#### TASK BRIEF:
Copy nothing but the lines from the line with "LE 18 JUILLET 2025" to the end of the records, retyped exactly. Pictures stay out.

......

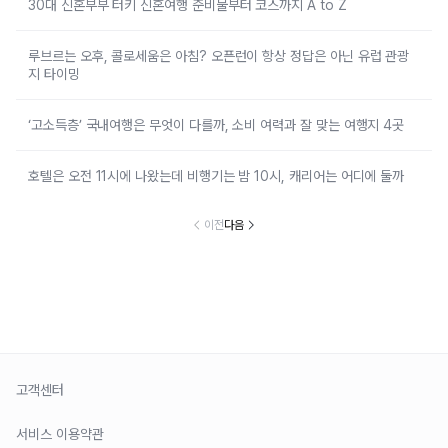
30대 신혼부부 터키 신혼여행 준비물부터 코스까지 A to Z
루브르는 오후, 콜로세움은 아침? 오픈런이 항상 정답은 아닌 유럽 관광
지 타이밍
‘고소득층’ 국내여행은 무엇이 다를까, 소비 여력과 잘 맞는 여행지 4곳
호텔은 오전 11시에 나왔는데 비행기는 밤 10시, 캐리어는 어디에 둘까
이전
다음
고객센터
서비스 이용약관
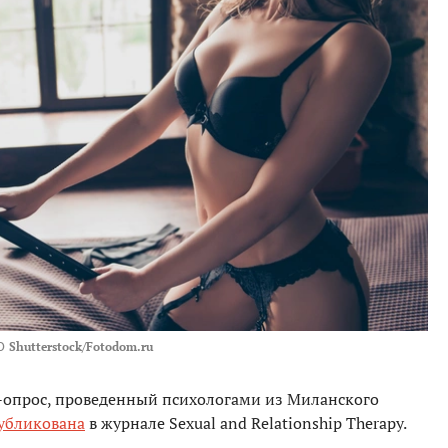
О
Shutterstock/Fotodom.ru
-опрос, проведенный психологами из Миланского
убликована
в журнале Sexual and Relationship Therapy.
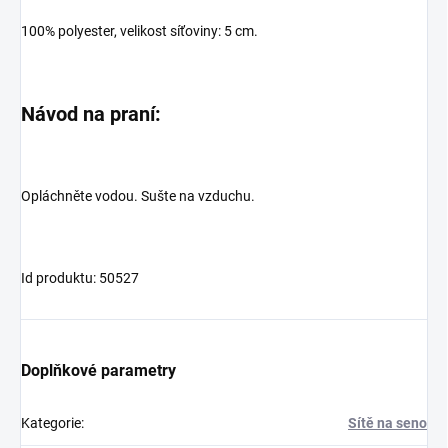
100% polyester, velikost síťoviny: 5 cm.
Návod na praní:
Opláchněte vodou. Sušte na vzduchu.
Id produktu: 50527
Doplňkové parametry
Kategorie
:
Sítě na seno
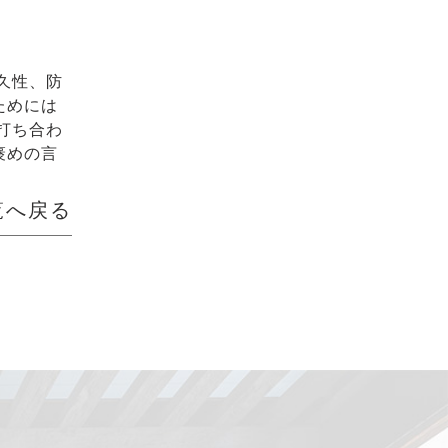
久性、防
ためには
打ち合わ
褒めの言
覧へ戻る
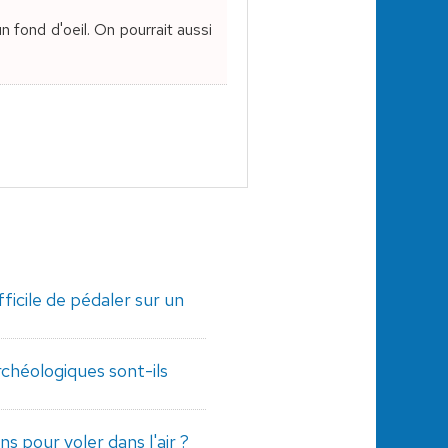
 fond d'oeil. On pourrait aussi
ficile de pédaler sur un
rchéologiques sont-ils
 pour voler dans l'air ?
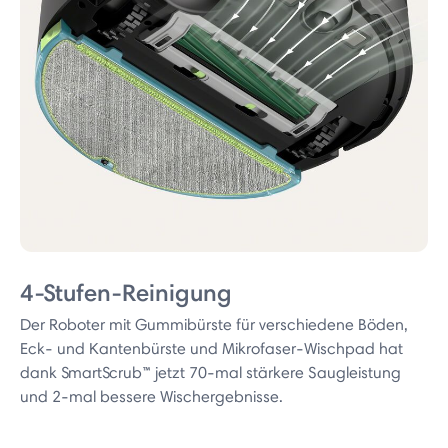
4-Stufen-Reinigung
Der Roboter mit Gummibürste für verschiedene Böden,
Eck- und Kantenbürste und Mikrofaser-Wischpad hat
dank SmartScrub™ jetzt 70-mal stärkere Saugleistung
und 2-mal bessere Wischergebnisse.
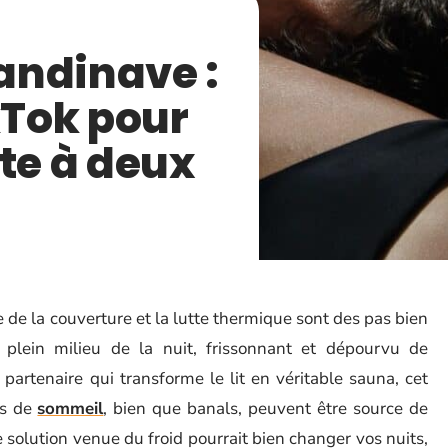
andinave :
kTok pour
ite à deux
 de la couverture et la lutte thermique sont des pas bien
 plein milieu de la nuit, frissonnant et dépourvu de
partenaire qui transforme le lit en véritable sauna, cet
es de
sommeil
, bien que banals, peuvent être source de
 solution venue du froid pourrait bien changer vos nuits,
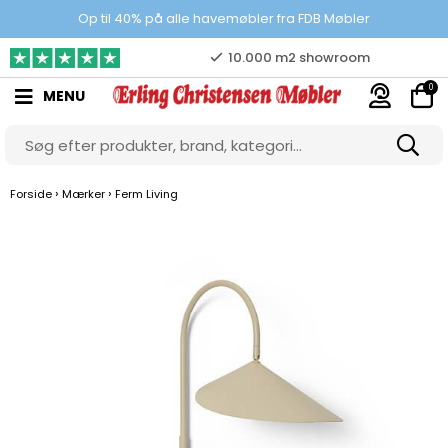
Prisgaranti
Op til 40% på alle havemøbler fra FDB Møbler
10.000 m2 showroom
0
MENU
Gratis & gode parkeringsforhold
›
›
Forside
Mærker
Ferm Living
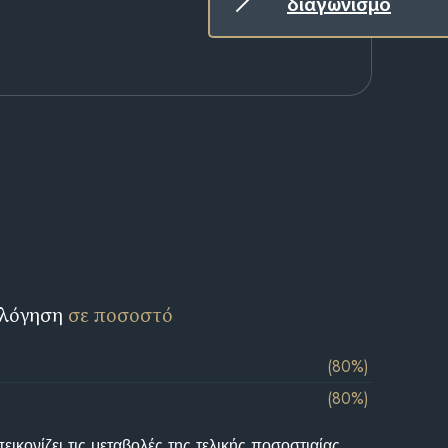
διαγωνισμό
ολόγηση
σε ποσοστό
(80%)
(80%)
ικονίζει τις μεταβολές της τελικής ποσοστιαίας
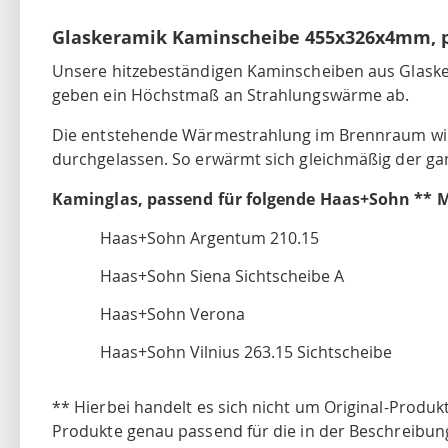
Glaskeramik Kaminscheibe 455x326x4mm, p
Unsere hitzebeständigen Kaminscheiben aus Glasker
geben ein Höchstmaß an Strahlungswärme ab.
Die entstehende Wärmestrahlung im Brennraum wir
durchgelassen. So erwärmt sich gleichmäßig der ga
Kaminglas, passend für folgende Haas+Sohn ** 
Haas+Sohn Argentum 210.15
Haas+Sohn Siena Sichtscheibe A
Haas+Sohn Verona
Haas+Sohn Vilnius 263.15 Sichtscheibe
** Hierbei handelt es sich nicht um Original-Produk
Produkte genau passend für die in der Beschreibun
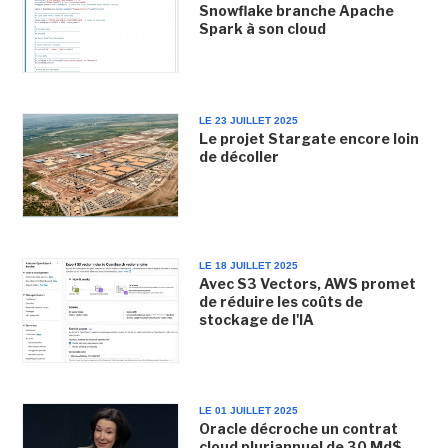
Snowflake branche Apache
Spark à son cloud
LE 23 JUILLET 2025
Le projet Stargate encore loin
de décoller
LE 18 JUILLET 2025
Avec S3 Vectors, AWS promet
de réduire les coûts de
stockage de l'IA
LE 01 JUILLET 2025
Oracle décroche un contrat
cloud pluriannuel de 30 Md$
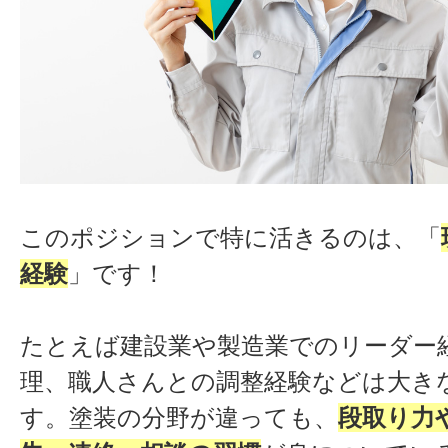
このポジションで特に活きるのは、「
経験
」です！
たとえば建設業や製造業でのリーダー
理、職人さんとの調整経験などは大き
す。塗装の分野が違っても、
段取り力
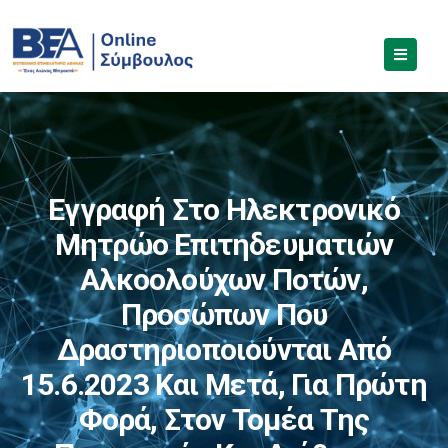
Εγγραφή Στο Ηλεκτρονικό
Μητρώο Επιτηδευματιών
Αλκοολούχων Ποτών,
Προσώπων Που
Δραστηριοποιούνται Από
15.6.2023 Και Μετά, Για Πρώτη
Φορά, Στον Τομέα Της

......

#### SOLVED EXERCISE:
LE 18 JUILLET 2025
Avec S3 Vectors, AWS promet
de réduire les coûts de
stockage de l'IA
LE 01 JUILLET 2025
Oracle décroche un contrat
cloud pluriannuel de 30 Md$
このポジションで特に活きるのは、「
経験
」です！
たとえば建設業や製造業でのリーダー
理、職人さんとの調整経験などは大き
す。塗装の分野が違っても、
段取り力
Εγγραφή Στο Ηλεκτρονικό
Μητρώο Επιτηδευματιών
Αλκοολούχων Ποτών,
Προσώπων Που
Δραστηριοποιούνται Από
15.6.2023 Και Μετά, Για Πρώτη
Φορά, Στον Τομέα Της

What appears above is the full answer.